*** Opening PROVIDED DATA ***
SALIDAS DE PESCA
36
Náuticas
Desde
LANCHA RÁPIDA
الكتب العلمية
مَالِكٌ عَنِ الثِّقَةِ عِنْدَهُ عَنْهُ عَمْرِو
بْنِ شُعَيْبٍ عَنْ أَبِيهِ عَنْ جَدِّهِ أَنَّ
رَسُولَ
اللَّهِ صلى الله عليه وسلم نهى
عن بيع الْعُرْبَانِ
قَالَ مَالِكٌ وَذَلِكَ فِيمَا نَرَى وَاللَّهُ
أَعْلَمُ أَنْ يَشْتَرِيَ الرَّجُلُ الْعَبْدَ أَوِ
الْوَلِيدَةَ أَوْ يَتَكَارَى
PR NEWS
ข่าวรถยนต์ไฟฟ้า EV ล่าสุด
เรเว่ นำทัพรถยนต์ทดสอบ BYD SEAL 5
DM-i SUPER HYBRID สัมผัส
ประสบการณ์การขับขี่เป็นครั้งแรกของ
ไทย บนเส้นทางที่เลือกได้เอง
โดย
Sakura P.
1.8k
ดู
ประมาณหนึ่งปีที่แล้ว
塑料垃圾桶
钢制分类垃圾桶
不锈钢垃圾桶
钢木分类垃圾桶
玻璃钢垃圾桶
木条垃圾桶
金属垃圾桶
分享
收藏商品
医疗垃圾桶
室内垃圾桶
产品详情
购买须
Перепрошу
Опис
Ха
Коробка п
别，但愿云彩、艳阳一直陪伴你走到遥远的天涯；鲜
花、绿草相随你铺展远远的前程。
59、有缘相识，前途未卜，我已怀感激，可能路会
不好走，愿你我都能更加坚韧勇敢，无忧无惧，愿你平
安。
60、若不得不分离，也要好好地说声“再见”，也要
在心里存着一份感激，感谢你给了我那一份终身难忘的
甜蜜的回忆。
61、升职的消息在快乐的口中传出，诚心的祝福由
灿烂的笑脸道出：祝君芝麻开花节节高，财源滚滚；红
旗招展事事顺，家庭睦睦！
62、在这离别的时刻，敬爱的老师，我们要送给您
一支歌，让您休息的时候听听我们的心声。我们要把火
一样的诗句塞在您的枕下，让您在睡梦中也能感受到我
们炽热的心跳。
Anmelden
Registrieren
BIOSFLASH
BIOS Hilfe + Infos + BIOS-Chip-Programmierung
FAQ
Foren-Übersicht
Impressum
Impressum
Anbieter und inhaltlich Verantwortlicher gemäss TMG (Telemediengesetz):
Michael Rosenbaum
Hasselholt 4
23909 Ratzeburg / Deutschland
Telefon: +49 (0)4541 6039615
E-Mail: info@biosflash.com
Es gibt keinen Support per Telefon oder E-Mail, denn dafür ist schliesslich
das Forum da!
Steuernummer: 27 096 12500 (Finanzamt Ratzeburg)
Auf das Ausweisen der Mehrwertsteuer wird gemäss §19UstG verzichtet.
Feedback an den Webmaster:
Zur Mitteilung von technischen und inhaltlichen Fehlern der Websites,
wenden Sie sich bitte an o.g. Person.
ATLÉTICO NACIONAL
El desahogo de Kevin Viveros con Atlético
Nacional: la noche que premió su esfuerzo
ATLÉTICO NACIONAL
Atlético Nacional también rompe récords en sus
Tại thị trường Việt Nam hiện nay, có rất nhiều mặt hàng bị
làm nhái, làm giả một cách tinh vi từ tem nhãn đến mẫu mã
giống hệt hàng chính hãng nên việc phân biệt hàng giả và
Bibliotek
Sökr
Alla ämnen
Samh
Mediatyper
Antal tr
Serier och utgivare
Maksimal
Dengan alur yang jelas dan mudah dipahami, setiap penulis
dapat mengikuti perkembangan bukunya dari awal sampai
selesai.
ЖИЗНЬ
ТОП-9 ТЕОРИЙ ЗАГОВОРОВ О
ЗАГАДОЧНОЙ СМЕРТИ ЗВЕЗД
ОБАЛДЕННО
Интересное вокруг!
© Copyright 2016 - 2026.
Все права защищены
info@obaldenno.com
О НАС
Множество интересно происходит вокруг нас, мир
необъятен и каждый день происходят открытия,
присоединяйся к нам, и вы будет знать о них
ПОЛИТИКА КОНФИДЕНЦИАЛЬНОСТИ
*** Closing PROVIDED DATA ***
DESCRIPTION OF THE TASK
Repeat the full set of records exactly.

OUTPUT BELOW
SALIDAS DE PESCA
36
Náuticas
Desde
LANCHA RÁPIDA
الكتب العلمية
مَالِكٌ عَنِ الثِّقَةِ عِنْدَهُ عَنْهُ عَمْرِو
بْنِ شُعَيْبٍ عَنْ أَبِيهِ عَنْ جَدِّهِ أَنَّ
رَسُولَ
اللَّهِ صلى الله عليه وسلم نهى
عن بيع الْعُرْبَانِ
قَالَ مَالِكٌ وَذَلِكَ فِيمَا نَرَى وَاللَّهُ
أَعْلَمُ أَنْ يَشْتَرِيَ الرَّجُلُ الْعَبْدَ أَوِ
الْوَلِيدَةَ أَوْ يَتَكَارَى
PR NEWS
ข่าวรถยนต์ไฟฟ้า EV ล่าสุด
เรเว่ นำทัพรถยนต์ทดสอบ BYD SEAL 5
DM-i SUPER HYBRID สัมผัส
ประสบการณ์การขับขี่เป็นครั้งแรกของ
ไทย บนเส้นทางที่เลือกได้เอง
โดย
Sakura P.
1.8k
ดู
ประมาณหนึ่งปีที่แล้ว
塑料垃圾桶
钢制分类垃圾桶
不锈钢垃圾桶
钢木分类垃圾桶
玻璃钢垃圾桶
木条垃圾桶
金属垃圾桶
分享
收藏商品
医疗垃圾桶
室内垃圾桶
产品详情
购买须
Перепрошу
Опис
Ха
Коробка п
别，但愿云彩、艳阳一直陪伴你走到遥远的天涯；鲜
花、绿草相随你铺展远远的前程。
59、有缘相识，前途未卜，我已怀感激，可能路会
不好走，愿你我都能更加坚韧勇敢，无忧无惧，愿你平
安。
60、若不得不分离，也要好好地说声“再见”，也要
在心里存着一份感激，感谢你给了我那一份终身难忘的
甜蜜的回忆。
61、升职的消息在快乐的口中传出，诚心的祝福由
灿烂的笑脸道出：祝君芝麻开花节节高，财源滚滚；红
旗招展事事顺，家庭睦睦！
62、在这离别的时刻，敬爱的老师，我们要送给您
一支歌，让您休息的时候听听我们的心声。我们要把火
一样的诗句塞在您的枕下，让您在睡梦中也能感受到我
们炽热的心跳。
Anmelden
Registrieren
BIOSFLASH
BIOS Hilfe + Infos + BIOS-Chip-Programmierung
FAQ
Foren-Übersicht
Impressum
Impressum
Anbieter und inhaltlich Verantwortlicher gemäss TMG (Telemediengesetz):
Michael Rosenbaum
Hasselholt 4
23909 Ratzeburg / Deutschland
Telefon: +49 (0)4541 6039615
E-Mail: info@biosflash.com
Es gibt keinen Support per Telefon oder E-Mail, denn dafür ist schliesslich
das Forum da!
Steuernummer: 27 096 12500 (Finanzamt Ratzeburg)
Auf das Ausweisen der Mehrwertsteuer wird gemäss §19UstG verzichtet.
Feedback an den Webmaster:
Zur Mitteilung von technischen und inhaltlichen Fehlern der Websites,
wenden Sie sich bitte an o.g. Person.
ATLÉTICO NACIONAL
El desahogo de Kevin Viveros con Atlético
Nacional: la noche que premió su esfuerzo
ATLÉTICO NACIONAL
Atlético Nacional también rompe récords en sus
Tại thị trường Việt Nam hiện nay, có rất nhiều mặt hàng bị
làm nhái, làm giả một cách tinh vi từ tem nhãn đến mẫu mã
giống hệt hàng chính hãng nên việc phân biệt hàng giả và
Bibliotek
Sökr
Alla ämnen
Samh
Mediatyper
Antal tr
Serier och utgivare
Maksimal
Dengan alur yang jelas dan mudah dipahami, setiap penulis
dapat mengikuti perkembangan bukunya dari awal sampai
selesai.
ЖИЗНЬ
ТОП-9 ТЕОРИЙ ЗАГОВОРОВ О
ЗАГАДОЧНОЙ СМЕРТИ ЗВЕЗД
ОБАЛДЕННО
Интересное вокруг!
© Copyright 2016 - 2026.
Все права защищены
info@obaldenno.com
О НАС
Множество интересно происходит вокруг нас, мир
необъятен и каждый день происходят открытия,
присоединяйся к нам, и вы будет знать о них
ПОЛИТИКА КОНФИДЕНЦИАЛЬНОСТИ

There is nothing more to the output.